### TASK
Search the data for the word "Converter" and copy each line that has it.

### RECORDS FOR THIS TASK
┌────────

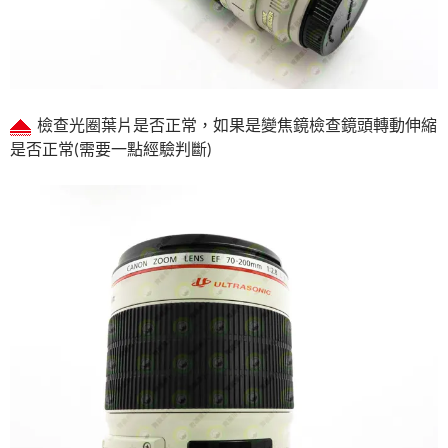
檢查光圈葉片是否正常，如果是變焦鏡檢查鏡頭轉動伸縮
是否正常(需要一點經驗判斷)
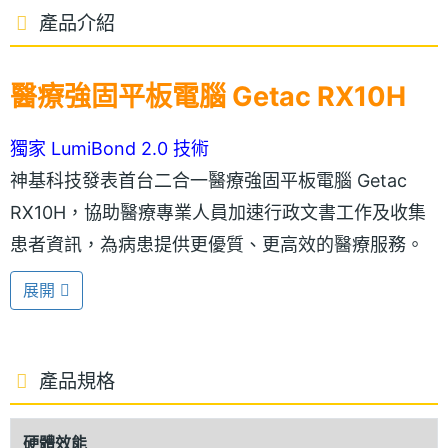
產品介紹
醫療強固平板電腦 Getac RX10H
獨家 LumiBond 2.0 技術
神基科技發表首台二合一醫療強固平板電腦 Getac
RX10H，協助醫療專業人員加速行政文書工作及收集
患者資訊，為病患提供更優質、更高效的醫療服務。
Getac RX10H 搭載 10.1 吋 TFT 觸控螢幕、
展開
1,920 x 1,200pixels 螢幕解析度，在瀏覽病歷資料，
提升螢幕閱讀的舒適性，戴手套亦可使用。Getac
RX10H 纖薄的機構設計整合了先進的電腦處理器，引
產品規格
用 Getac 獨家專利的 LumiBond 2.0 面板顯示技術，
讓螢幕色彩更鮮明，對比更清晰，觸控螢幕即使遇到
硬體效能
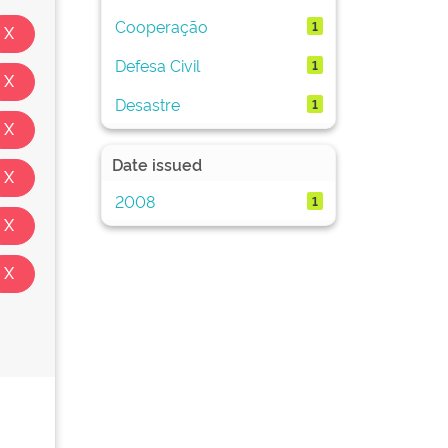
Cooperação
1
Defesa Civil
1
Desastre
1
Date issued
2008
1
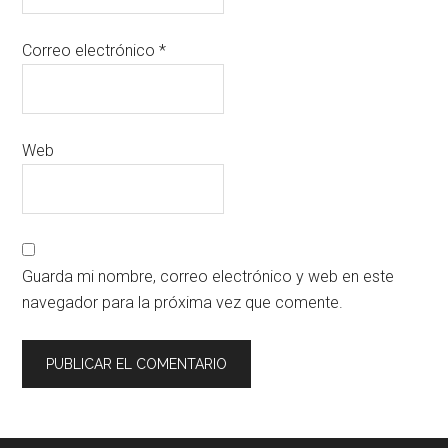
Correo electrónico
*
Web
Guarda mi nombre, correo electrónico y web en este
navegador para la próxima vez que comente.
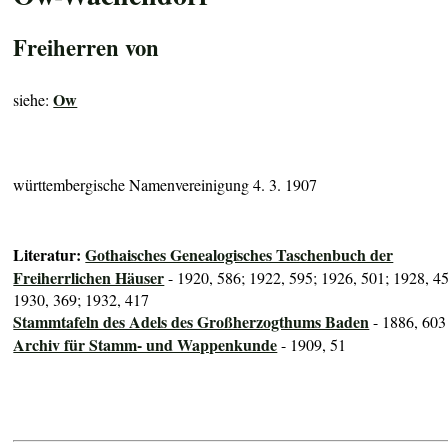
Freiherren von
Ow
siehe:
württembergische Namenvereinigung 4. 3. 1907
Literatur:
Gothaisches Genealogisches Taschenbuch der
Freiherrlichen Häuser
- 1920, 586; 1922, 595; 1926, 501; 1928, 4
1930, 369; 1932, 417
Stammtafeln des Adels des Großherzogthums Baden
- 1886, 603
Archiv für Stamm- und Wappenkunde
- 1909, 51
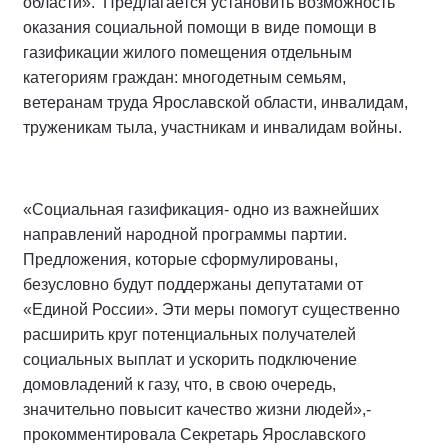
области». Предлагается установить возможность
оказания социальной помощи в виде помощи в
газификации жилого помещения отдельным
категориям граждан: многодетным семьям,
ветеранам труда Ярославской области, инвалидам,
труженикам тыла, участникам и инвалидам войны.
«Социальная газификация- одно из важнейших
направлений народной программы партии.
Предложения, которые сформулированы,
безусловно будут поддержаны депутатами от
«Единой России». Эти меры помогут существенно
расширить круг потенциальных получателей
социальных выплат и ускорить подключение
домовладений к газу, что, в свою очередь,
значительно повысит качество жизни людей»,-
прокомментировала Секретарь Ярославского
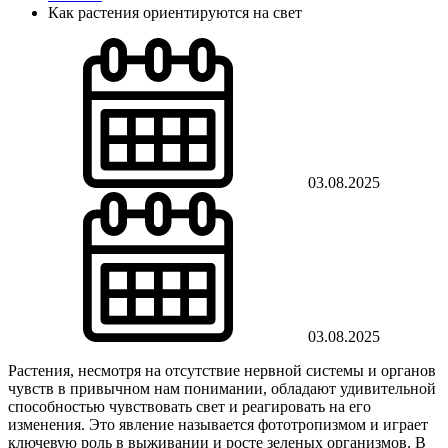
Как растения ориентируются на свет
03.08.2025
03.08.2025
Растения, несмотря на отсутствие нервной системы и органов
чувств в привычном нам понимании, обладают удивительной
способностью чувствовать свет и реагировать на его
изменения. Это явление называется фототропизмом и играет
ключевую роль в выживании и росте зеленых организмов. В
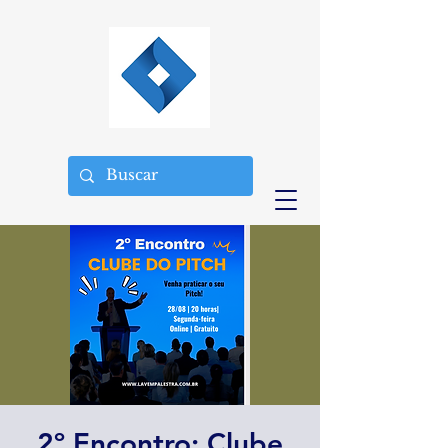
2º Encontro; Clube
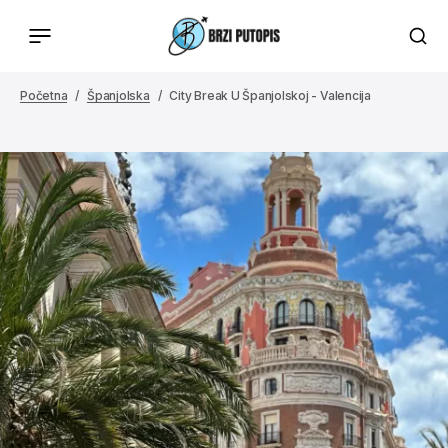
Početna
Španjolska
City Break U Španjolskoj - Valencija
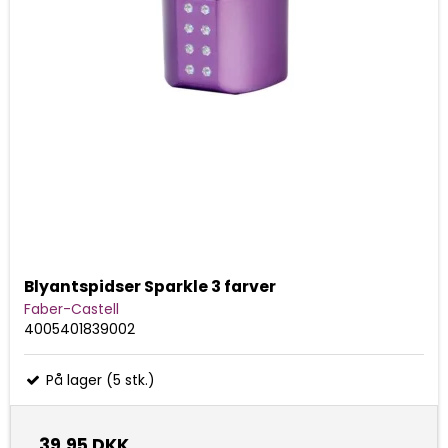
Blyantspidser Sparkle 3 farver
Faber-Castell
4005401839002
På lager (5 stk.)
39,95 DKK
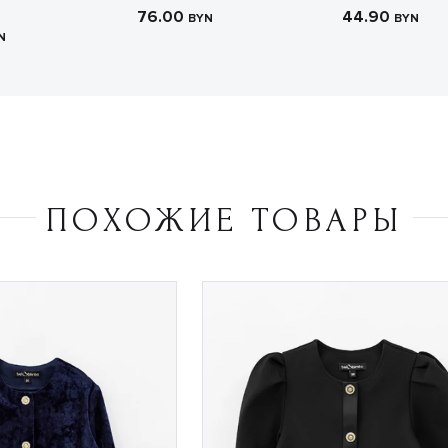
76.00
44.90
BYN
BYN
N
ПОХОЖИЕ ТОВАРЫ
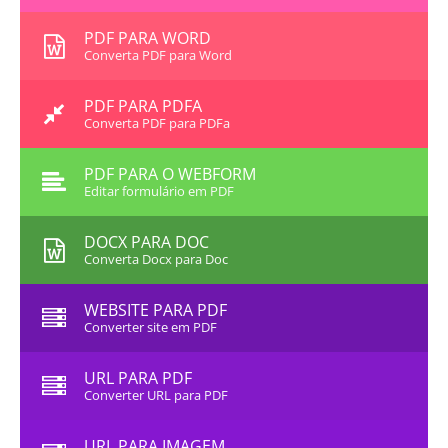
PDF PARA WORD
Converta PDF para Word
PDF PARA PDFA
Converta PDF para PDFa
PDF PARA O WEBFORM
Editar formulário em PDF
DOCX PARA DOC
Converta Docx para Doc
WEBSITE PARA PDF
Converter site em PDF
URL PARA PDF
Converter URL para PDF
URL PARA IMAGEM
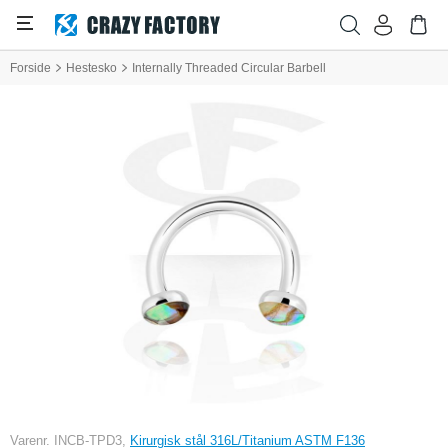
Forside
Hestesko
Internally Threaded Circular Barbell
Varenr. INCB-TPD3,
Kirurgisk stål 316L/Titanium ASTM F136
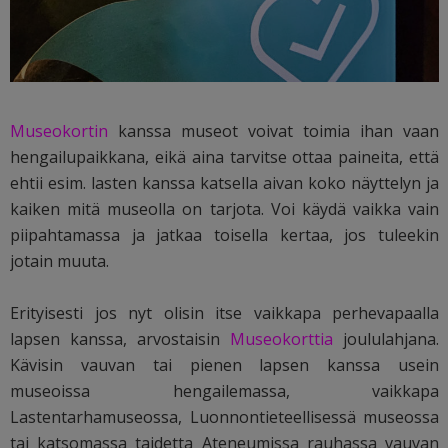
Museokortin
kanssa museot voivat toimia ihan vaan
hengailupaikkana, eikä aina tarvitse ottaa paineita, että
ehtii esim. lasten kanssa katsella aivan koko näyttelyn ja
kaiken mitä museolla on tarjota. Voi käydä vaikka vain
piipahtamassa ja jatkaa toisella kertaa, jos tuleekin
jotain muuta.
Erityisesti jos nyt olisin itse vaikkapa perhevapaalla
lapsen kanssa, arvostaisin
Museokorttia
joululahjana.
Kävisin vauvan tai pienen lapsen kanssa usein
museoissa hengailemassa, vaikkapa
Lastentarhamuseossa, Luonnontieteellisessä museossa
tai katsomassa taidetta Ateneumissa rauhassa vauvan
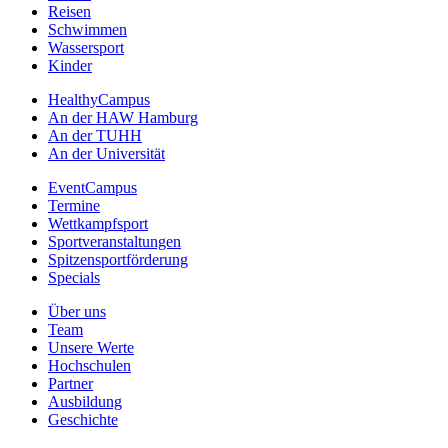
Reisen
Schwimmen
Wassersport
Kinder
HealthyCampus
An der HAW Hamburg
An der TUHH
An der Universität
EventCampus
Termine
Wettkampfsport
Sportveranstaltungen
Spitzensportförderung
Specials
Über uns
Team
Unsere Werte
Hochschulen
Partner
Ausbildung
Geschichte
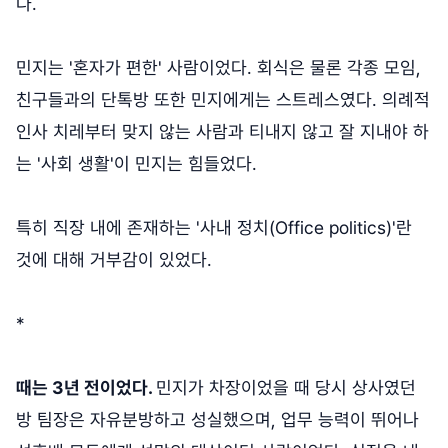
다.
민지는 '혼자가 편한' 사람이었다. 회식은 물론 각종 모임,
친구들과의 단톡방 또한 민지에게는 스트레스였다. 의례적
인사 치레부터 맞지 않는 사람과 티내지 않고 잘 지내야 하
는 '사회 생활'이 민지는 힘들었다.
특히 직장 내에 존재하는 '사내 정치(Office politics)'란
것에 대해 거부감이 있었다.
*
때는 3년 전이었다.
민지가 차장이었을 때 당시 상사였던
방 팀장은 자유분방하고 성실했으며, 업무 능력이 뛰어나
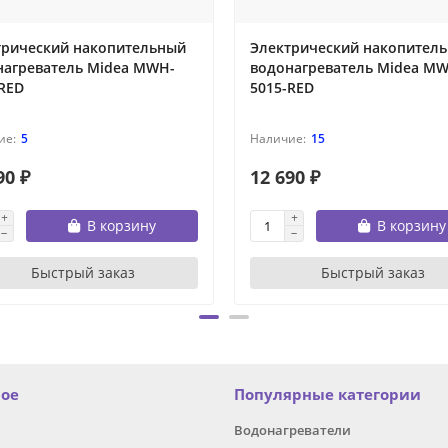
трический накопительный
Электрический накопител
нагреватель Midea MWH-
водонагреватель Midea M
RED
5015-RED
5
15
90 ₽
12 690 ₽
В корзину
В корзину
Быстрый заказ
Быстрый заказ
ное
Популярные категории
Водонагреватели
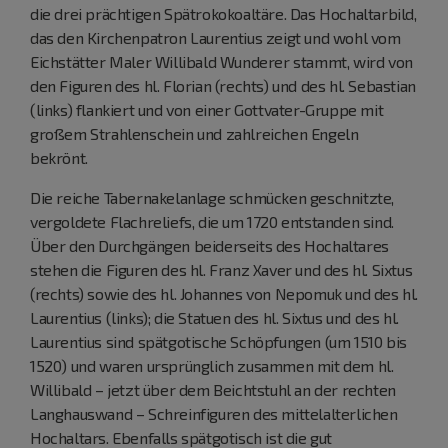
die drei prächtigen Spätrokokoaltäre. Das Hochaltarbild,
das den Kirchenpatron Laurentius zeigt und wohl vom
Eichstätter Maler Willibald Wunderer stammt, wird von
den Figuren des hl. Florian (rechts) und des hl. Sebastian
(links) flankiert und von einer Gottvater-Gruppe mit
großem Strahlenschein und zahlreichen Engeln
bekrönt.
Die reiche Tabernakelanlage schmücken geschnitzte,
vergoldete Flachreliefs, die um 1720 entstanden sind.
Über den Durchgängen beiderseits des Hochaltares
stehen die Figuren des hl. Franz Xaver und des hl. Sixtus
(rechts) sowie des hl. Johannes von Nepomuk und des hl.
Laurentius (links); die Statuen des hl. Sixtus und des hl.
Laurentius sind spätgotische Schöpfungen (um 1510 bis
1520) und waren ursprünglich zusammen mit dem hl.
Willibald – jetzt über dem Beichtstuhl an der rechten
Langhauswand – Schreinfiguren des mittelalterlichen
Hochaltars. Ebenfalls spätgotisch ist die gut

└────────

### ANSWER SPACE
Converter site em PDF
Converter URL para PDF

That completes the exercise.